Exercise brief » The lines below, from the one containing "Image resolution: width=1235, height=2576." through the one containing "Envoyer (220, 2249)", should be set down exactly, with no pictures and nothing else.

= = =

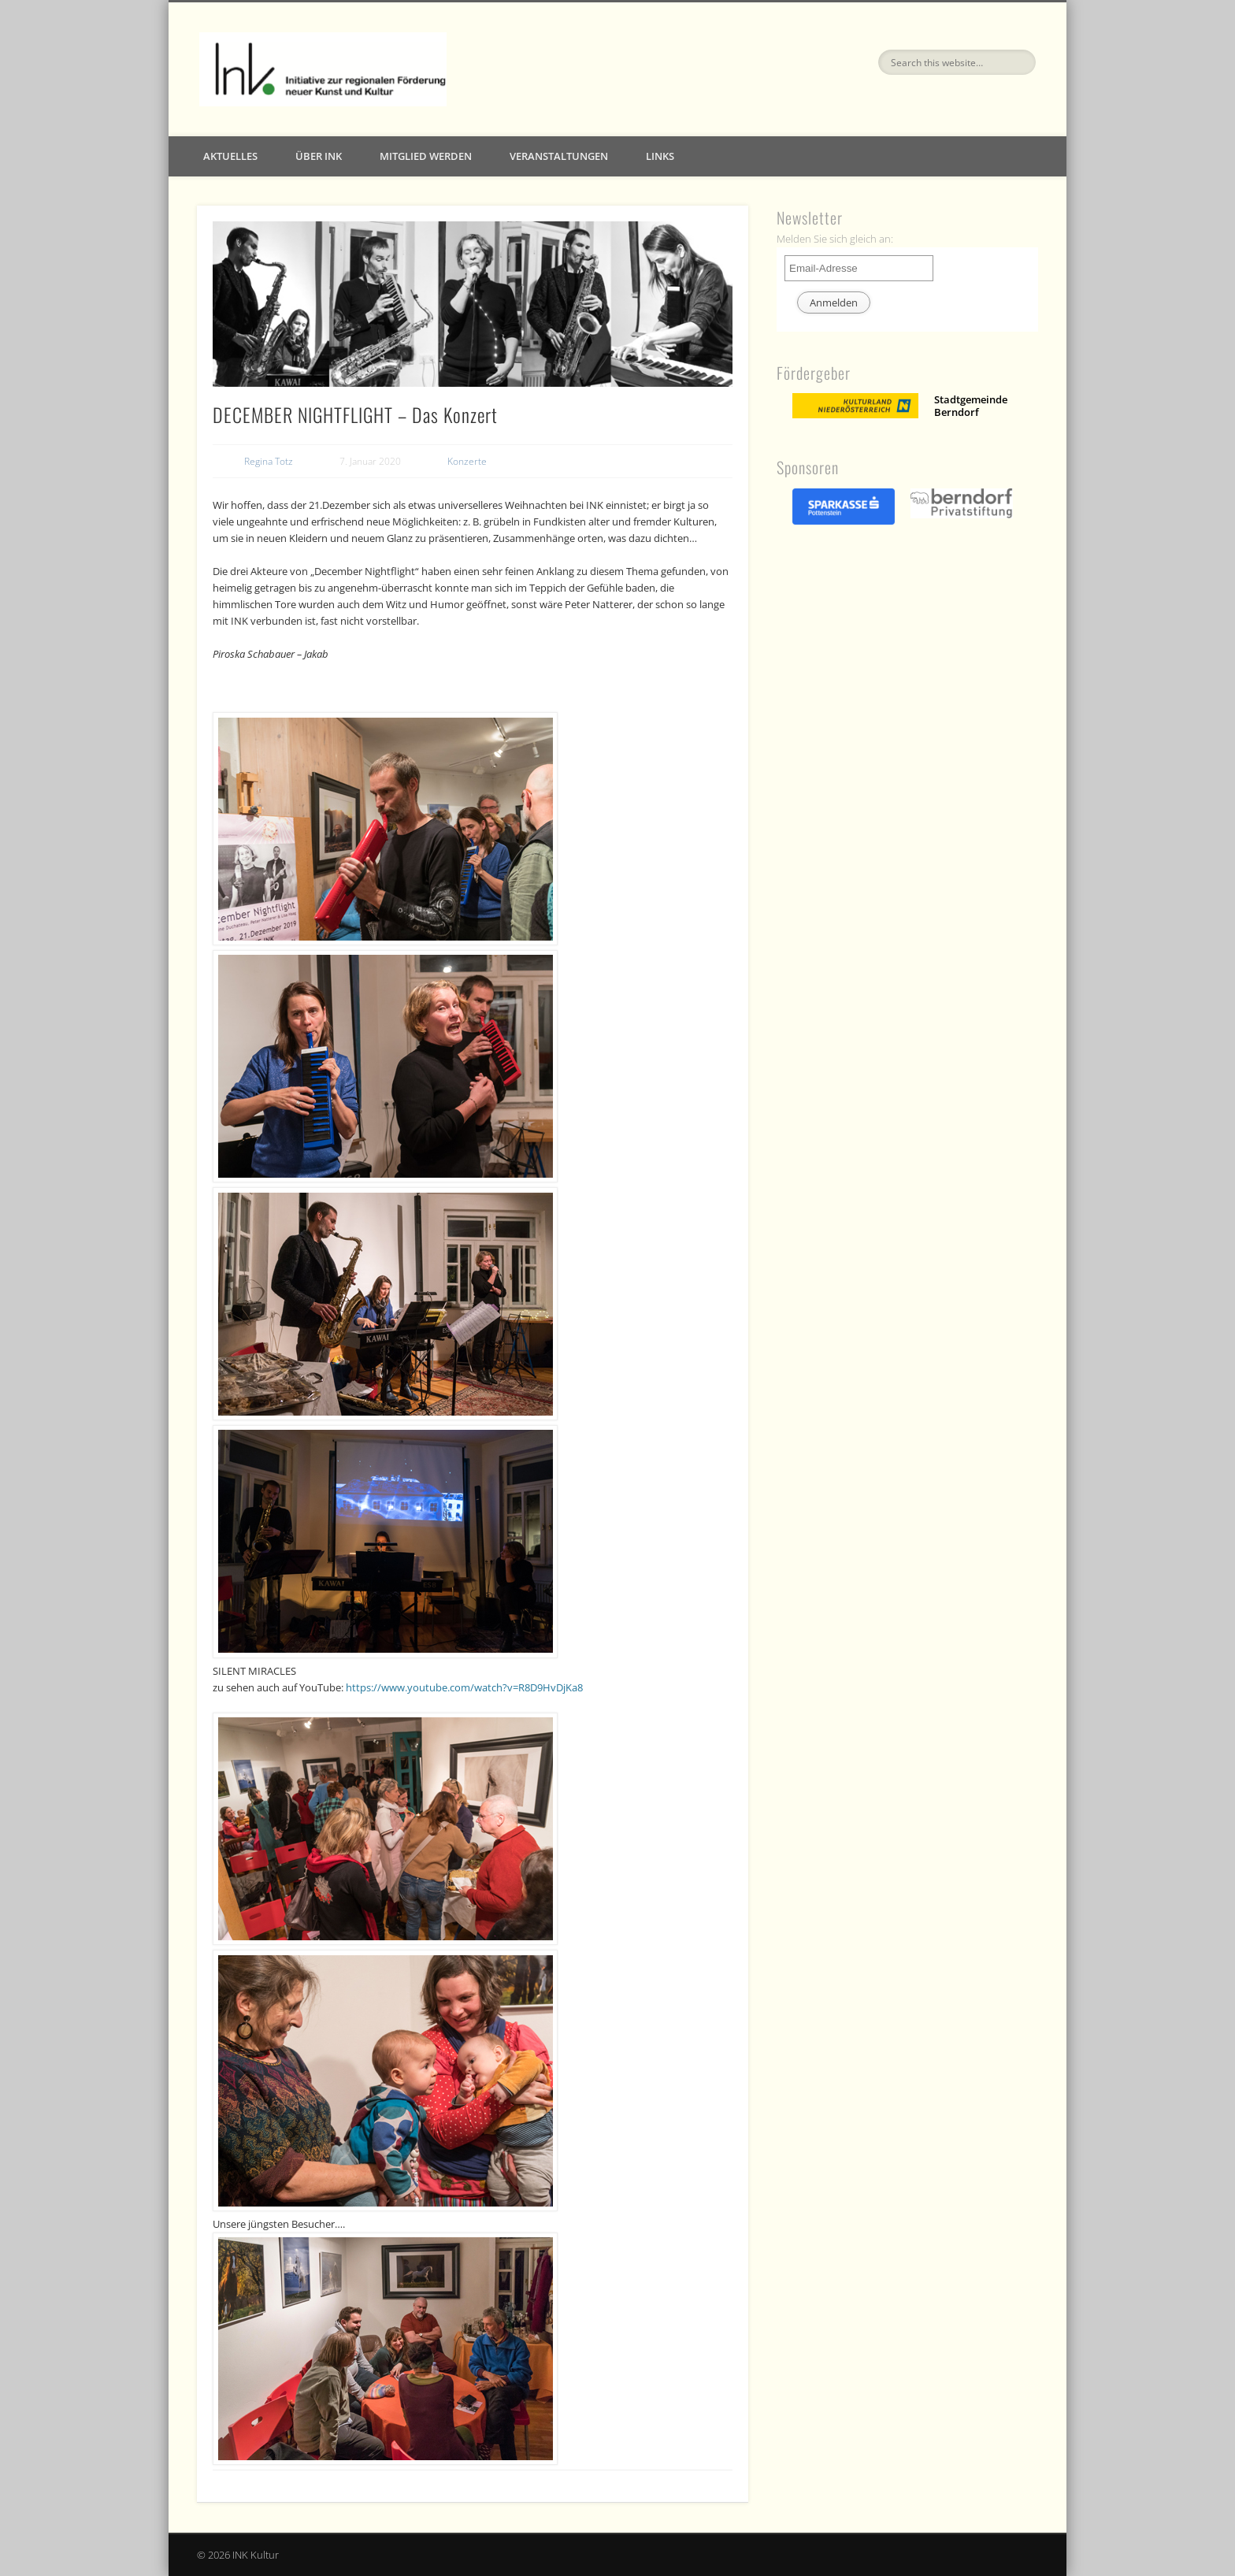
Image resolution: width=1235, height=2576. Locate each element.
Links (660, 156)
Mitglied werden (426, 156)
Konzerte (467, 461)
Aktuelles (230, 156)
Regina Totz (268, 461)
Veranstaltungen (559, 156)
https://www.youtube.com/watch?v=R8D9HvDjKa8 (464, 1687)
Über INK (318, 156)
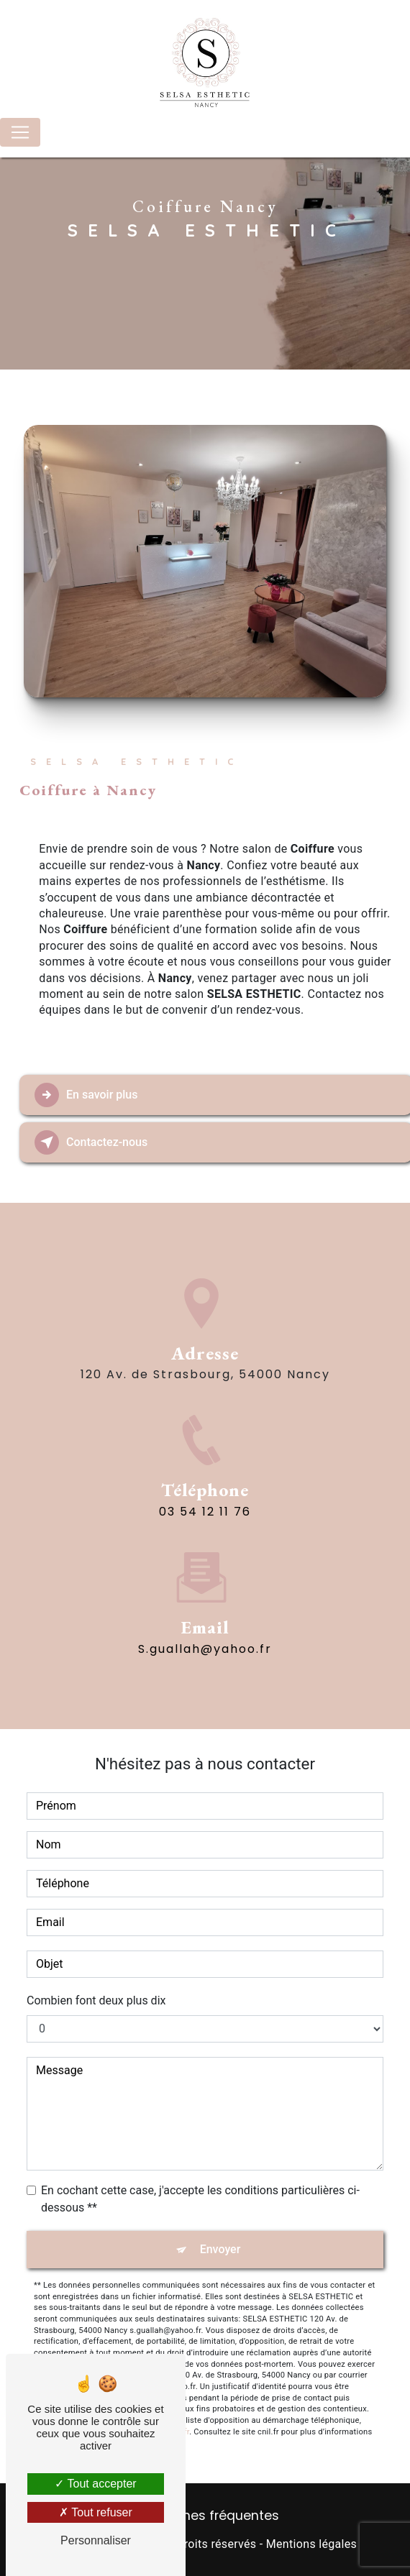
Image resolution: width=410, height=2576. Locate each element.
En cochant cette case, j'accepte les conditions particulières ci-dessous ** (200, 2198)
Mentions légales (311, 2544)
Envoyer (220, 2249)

= = =

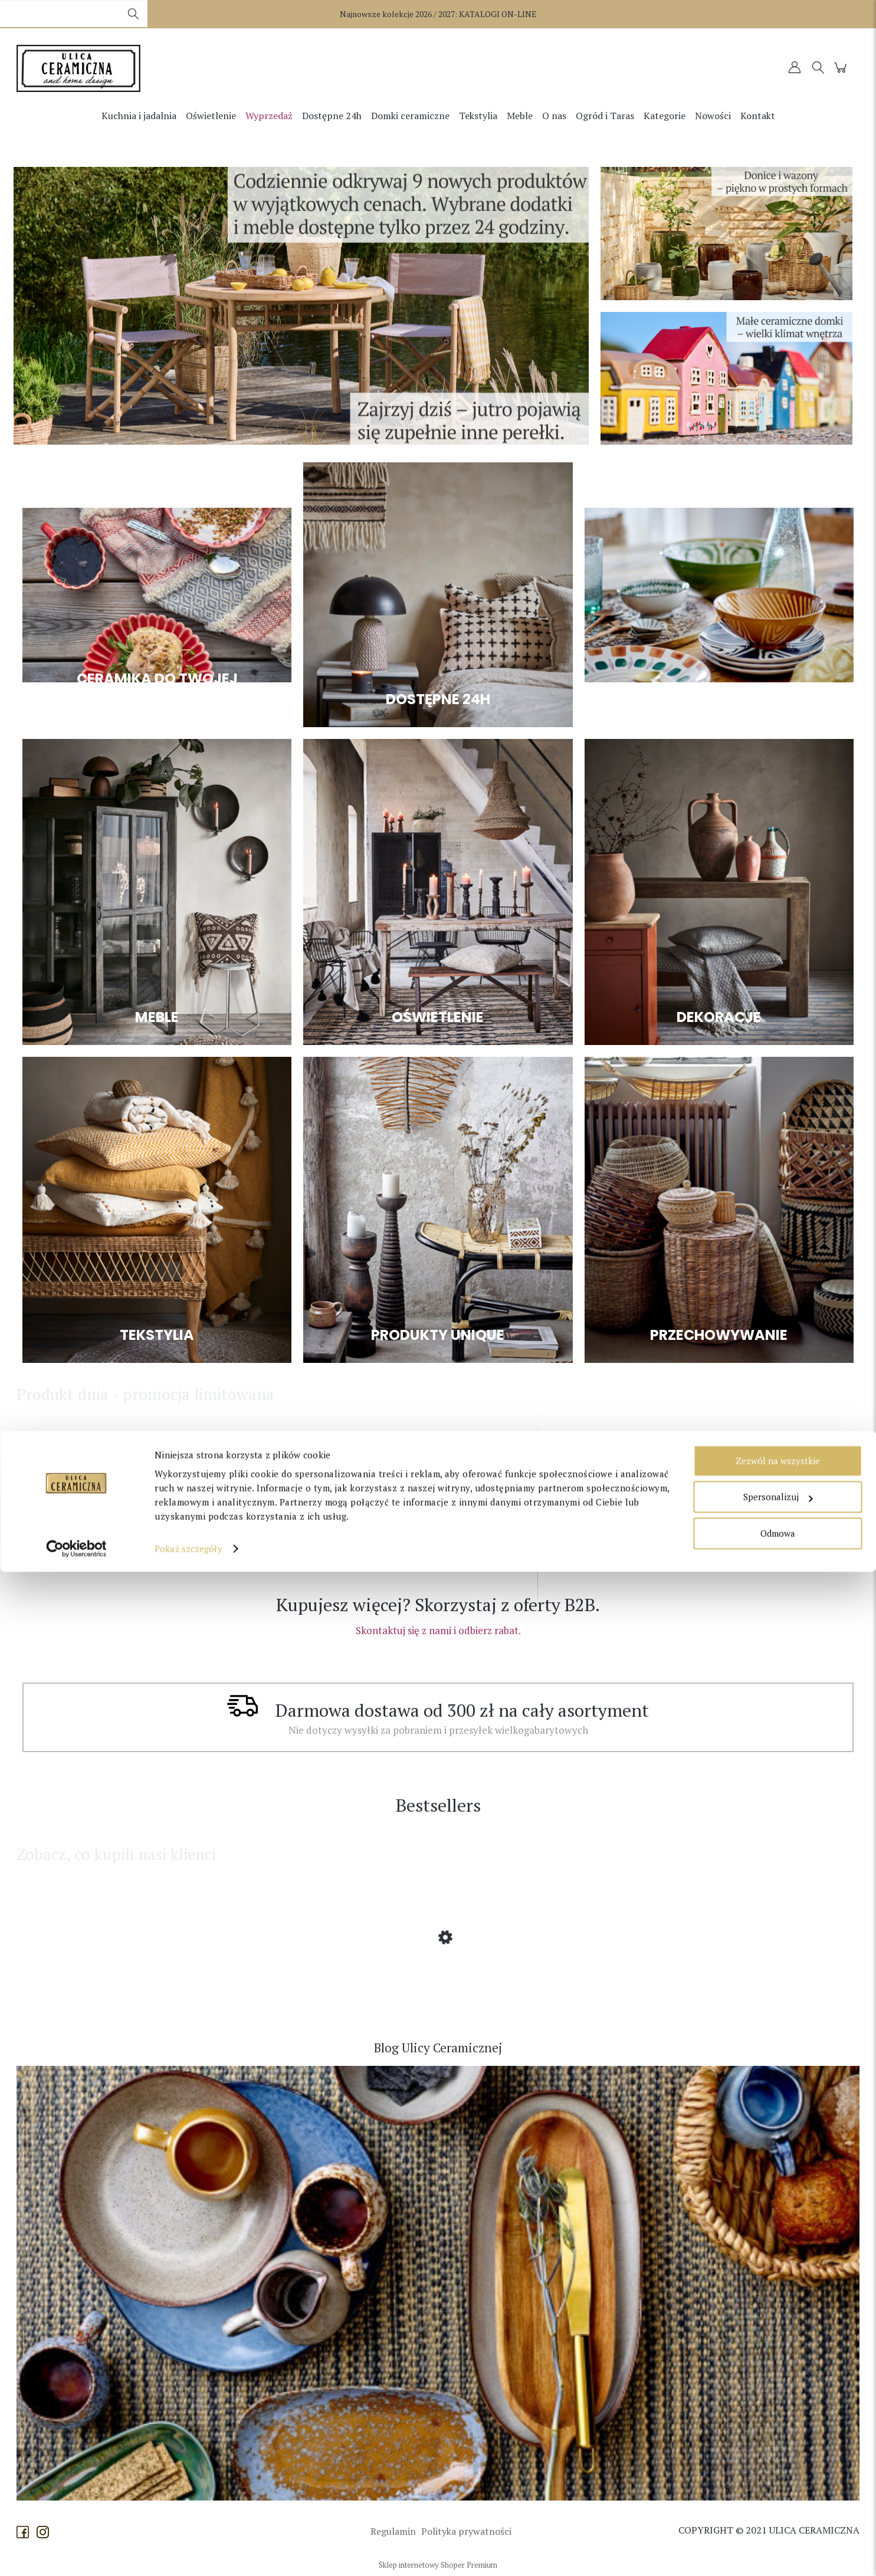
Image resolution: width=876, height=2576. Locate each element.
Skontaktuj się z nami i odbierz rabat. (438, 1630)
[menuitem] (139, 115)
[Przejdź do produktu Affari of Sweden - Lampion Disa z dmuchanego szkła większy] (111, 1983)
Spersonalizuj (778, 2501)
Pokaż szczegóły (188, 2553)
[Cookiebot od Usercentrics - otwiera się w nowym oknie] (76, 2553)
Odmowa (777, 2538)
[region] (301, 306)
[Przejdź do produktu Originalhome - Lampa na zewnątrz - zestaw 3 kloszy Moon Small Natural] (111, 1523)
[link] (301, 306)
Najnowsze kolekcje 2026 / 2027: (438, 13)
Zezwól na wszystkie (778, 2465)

= = =

Answer space »
Image resolution: width=1235, height=2576. Locate each element.
Links (660, 156)
Mitglied werden (426, 156)
Konzerte (467, 461)
Aktuelles (230, 156)
Regina Totz (268, 461)
Veranstaltungen (559, 156)
https://www.youtube.com/watch?v=R8D9HvDjKa8 (464, 1687)
Über INK (318, 156)
Image resolution: width=410, height=2576. Locate each element.
En cochant cette case, j'accepte les conditions particulières ci-dessous ** (200, 2198)
Mentions légales (311, 2544)
Envoyer (220, 2249)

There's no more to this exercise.